**GOAL OF THE EXERCISE:** Beginning with the first entry, restate the data word for word and leave out the images.

---------- GIVEN DATA

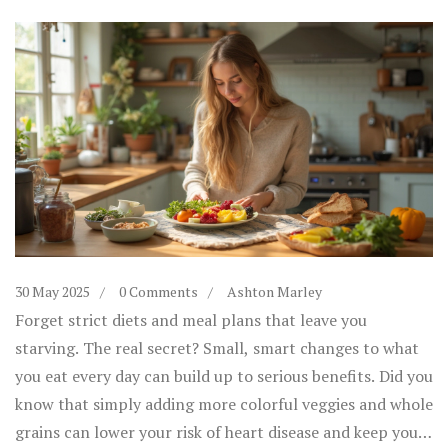
30 May 2025
0 Comments
Ashton Marley
Forget strict diets and meal plans that leave you
starving. The real secret? Small, smart changes to what
you eat every day can build up to serious benefits. Did you
know that simply adding more colorful veggies and whole
grains can lower your risk of heart disease and keep your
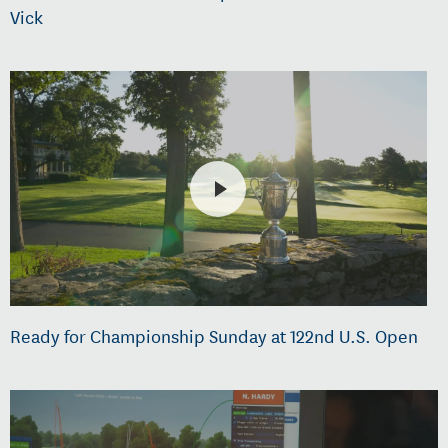
Vick
Ready for Championship Sunday at 122nd U.S. Open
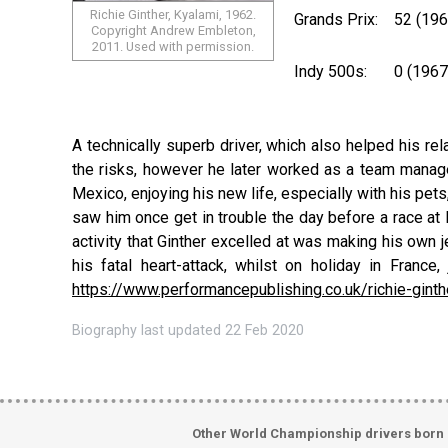
Richie Ginther, Kyalami, 1962.
Grands Prix:
52 (19
Copyright Andrew Embleton,
2011. Used with permission.
Indy 500s:
0 (1967
A technically superb driver, which also helped his re
the risks, however he later worked as a team manager
Mexico, enjoying his new life, especially with his pets
saw him once get in trouble the day before a race at D
activity that Ginther excelled at was making his own j
his fatal heart-attack, whilst on holiday in Fran
https://www.performancepublishing.co.uk/richie-ginth
Biography last updated 22 Feb 2020
Other World Championship drivers born 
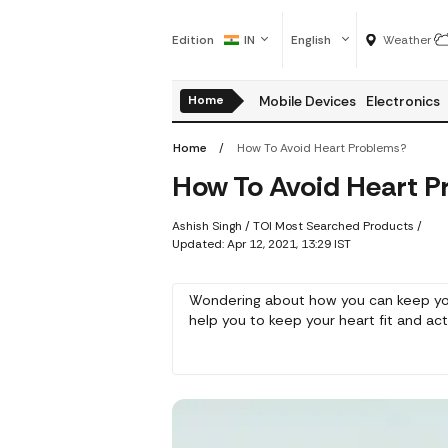
Edition
IN
English
Weather
Home
Mobile Devices
Electronics
Home
How To Avoid Heart Problems?
How To Avoid Heart P
Ashish Singh
/ TOI Most Searched Products /
Updated: Apr 12, 2021, 13:29 IST
Wondering about how you can keep your
help you to keep your heart fit and act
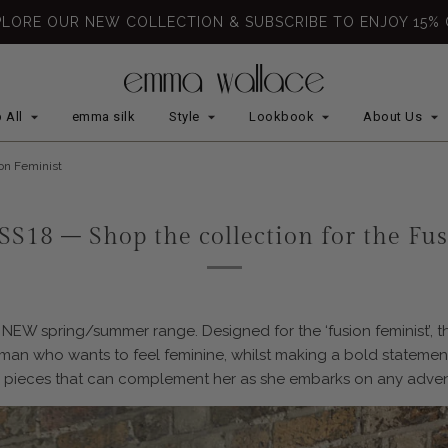
PLORE OUR NEW COLLECTION & SUBSCRIBE TO ENJOY 15% 
 All
emma silk
Style
Lookbook
About Us
ion Feminist
SS18 – Shop the collection for the Fu
NEW spring/summer range. Designed for the ‘fusion feminist’, th
woman who wants to feel feminine, whilst making a bold stateme
 pieces that can complement her as she embarks on any adven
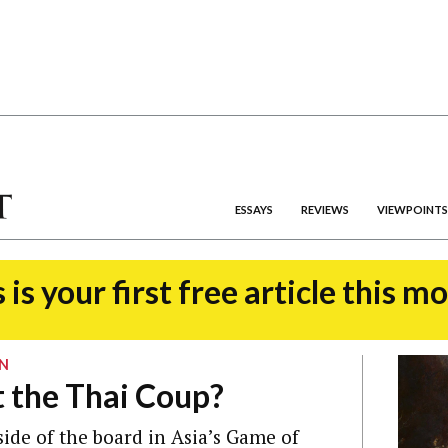
ESSAYS
REVIEWS
VIEWPOINTS
 is your first free article this m
ON
 the Thai Coup?
 side of the board in Asia’s Game of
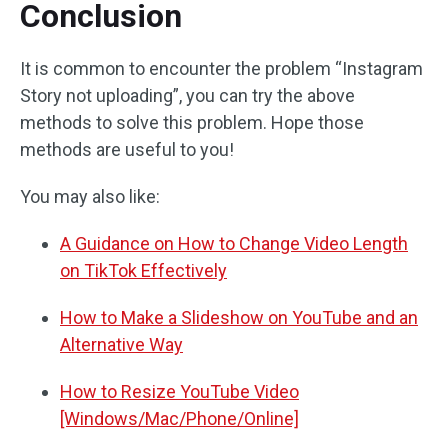
Conclusion
It is common to encounter the problem “Instagram
Story not uploading”, you can try the above
methods to solve this problem. Hope those
methods are useful to you!
You may also like:
A Guidance on How to Change Video Length
on TikTok Effectively
How to Make a Slideshow on YouTube and an
Alternative Way
How to Resize YouTube Video
[Windows/Mac/Phone/Online]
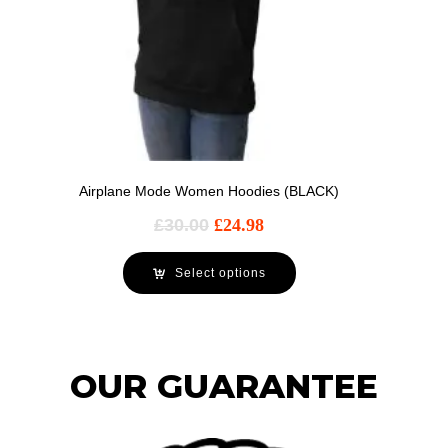
Airplane Mode Women Hoodies (BLACK)
£
30.00
£
24.98
Select options
OUR GUARANTEE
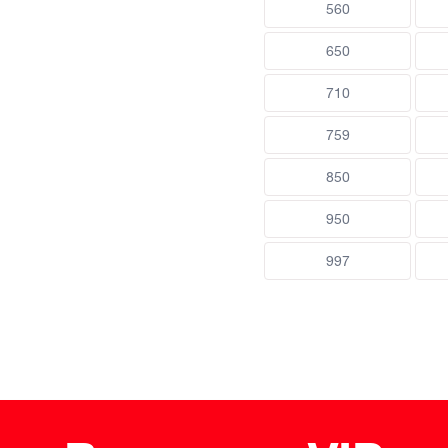
560
650
710
759
850
950
997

--------------------

**EXERCISE RESPONSE:**
30 May 2025
0 Comments
Ashton Marley
Forget strict diets and meal plans that leave you
starving. The real secret? Small, smart changes to what
you eat every day can build up to serious benefits. Did you
know that simply adding more colorful veggies and whole
grains can lower your risk of heart disease and keep your
Vick
Ready for Championship Sunday at 122nd U.S. Open
Richie Ginther, Kyalami, 1962.
Grands Prix:
52 (19
Copyright Andrew Embleton,
2011. Used with permission.
Indy 500s:
0 (1967
A technically superb driver, which also helped his re
the risks, however he later worked as a team manager
Mexico, enjoying his new life, especially with his pets
saw him once get in trouble the day before a race at D
activity that Ginther excelled at was making his own j
his fatal heart-attack, whilst on holiday in Fran
https://www.performancepublishing.co.uk/richie-ginth
Biography last updated 22 Feb 2020
Other World Championship drivers born 
Edition
IN
English
Weather
Home
Mobile Devices
Electronics
Home
How To Avoid Heart Problems?
How To Avoid Heart P
Ashish Singh
/ TOI Most Searched Products /
Updated: Apr 12, 2021, 13:29 IST
Wondering about how you can keep your
help you to keep your heart fit and act
PLORE OUR NEW COLLECTION & SUBSCRIBE TO ENJOY 15% 
 All
emma silk
Style
Lookbook
About Us
ion Feminist
SS18 – Shop the collection for the Fu
NEW spring/summer range. Designed for the ‘fusion feminist’, th
woman who wants to feel feminine, whilst making a bold stateme
 pieces that can complement her as she embarks on any adven
ESSAYS
REVIEWS
VIEWPOINTS
 is your first free article this m
ON
 the Thai Coup?
 side of the board in Asia’s Game of
Conclusion
It is common to encounter the problem “Instagram
Story not uploading”, you can try the above
methods to solve this problem. Hope those
methods are useful to you!
You may also like:
A Guidance on How to Change Video Length
on TikTok Effectively
How to Make a Slideshow on YouTube and an
Alternative Way
How to Resize YouTube Video
[Windows/Mac/Phone/Online]
Airplane Mode Women Hoodies (BLACK)
£
30.00
£
24.98
Select options
OUR GUARANTEE
560
650
710
759
850
950
997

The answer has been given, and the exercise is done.